Статистика могла бы быть более точной, если бы информация была доступнее. «У меня ощущение такое, даже знание, что детальная онкологическая статистика по московским административным районам внутри округов скрывается, — считает Яблоков. — Округа резко отличаются по некоторым заболеваниям, в том числе по онкологии. И можно было бы по показателям здоровья определять качество окружающей среды, где лучше жить с точки зрения экологии. Но получить такие данные не получается».
Вернуть столицу к нормальному зеленому состоянию, считают экологи, уже вряд ли удастся. «В Центральном округе мы никогда не вернемся к этим нормам — он уже застроен. В некоторых других округах вернуться можно: 15 процентов территории города — это промышленные пустоши, их можно было бы озеленить, — подчеркивает эколог. — Но, они, к сожалению, не превращаются в парки и скверы. Да и от существующих парков отщипываются куски — то церковь нужно построить, то ресторан, то стадион».
Казалось бы, экологическое мышление сегодня в тренде. Московская молодежь ходит пешком, ездит на роликах и велосипедах, гуляет в облагороженных парках, есть течения экологического образа жизни, когда в доме отказываются от использования шампуня. Но Яблоков считает, что это фикция: ведутся колоссальные застройки зеленых массивов вокруг Москвы, город пожирает область, и в массе нельзя сказать, что общество повернулось к экологическому мышлению.
«Это не экологическое мышление, а закамуфлированное экологически звучными словами близоруко-потребительское отношение к природе. За это время все без исключения законы в области природоохраны и природопользования были изменены в худшую сторону. Наглядный пример — перелицовка Водного и Лесного кодекса. Идеология этих изменений была такая: максимально быстрое получение как можно больших денег за лес. С петровских времени «государев человек» — лесник — следил за лесом, охранял его от пожаров и порубок. В 2007-2008 годах было уволено 90 тысяч лесников, была ликвидирована государственная авиалесоохрана», — возмущен Яблоков. По новому Лесному кодексу, частные арендаторы должны заниматься охраной и восстановлением лесов. До 2007 года лесник могли составлять протоколы об административных правонарушениях, и суд их принимал, но теперь такие протоколы могут составлять только лесные чиновники высокого ранга. «Во время «пожарного лета» 2010 года на картах с пожарами была удивительная картина — все крупные пожары в европейской части были только до границы с Белоруссией. Почему? Потому что там до сих пор остались лесники, которые тушат первичные возгорания», — объясняет эксперт.

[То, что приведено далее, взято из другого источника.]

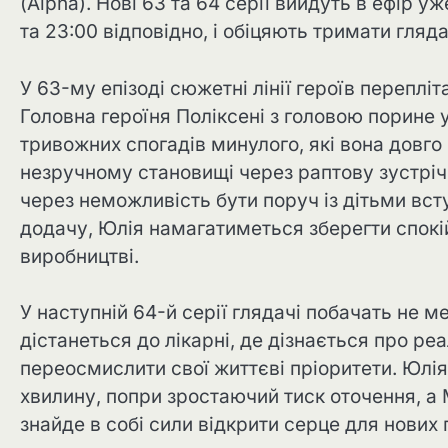
(Alpha). Нові 63 та 64 серії вийдуть в ефір уж
та 23:00 відповідно, і обіцяють тримати гляда
У 63-му епізоді сюжетні лінії героїв переплі
Головна героїня Поліксені з головою порине у
тривожних спогадів минулого, які вона довго
незручному становищі через раптову зустріч,
через неможливість бути поруч із дітьми вст
додачу, Юлія намагатиметься зберегти спокі
виробництві.
У наступній 64-й серії глядачі побачать не 
дістанеться до лікарні, де дізнається про ре
переосмислити свої життєві пріоритети. Юлі
хвилину, попри зростаючий тиск оточення, а 
знайде в собі сили відкрити серце для нових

«Нужно понимать, что есть тенденция к ответственному отношению к окружающей среде. Это существует среди определенных слоев населения, и чаще это молодежь. Часто это люди, которые социально активны, много путешествуют, видят, как это работает за рубежом, и хотят организовать то же самое у себя в стране, — поясняет Нина Лесихина. — Но у лиц, принимающих решения у нас в стране на уровне принятия законов, экологического мышления не наблюдается».
Отсюда, считают в Гринпис, уплотнительная застройка и вырубка лесов вместо того, чтобы развивать возобновляемую энергетику, строительство мусоросжигающих заводов в области вместо организации раздельного сбора мусора. Так что экологическое мышление модно, скорее, среди обычных людей, но не среди лиц, принимающих решения — чиновников и законодателей.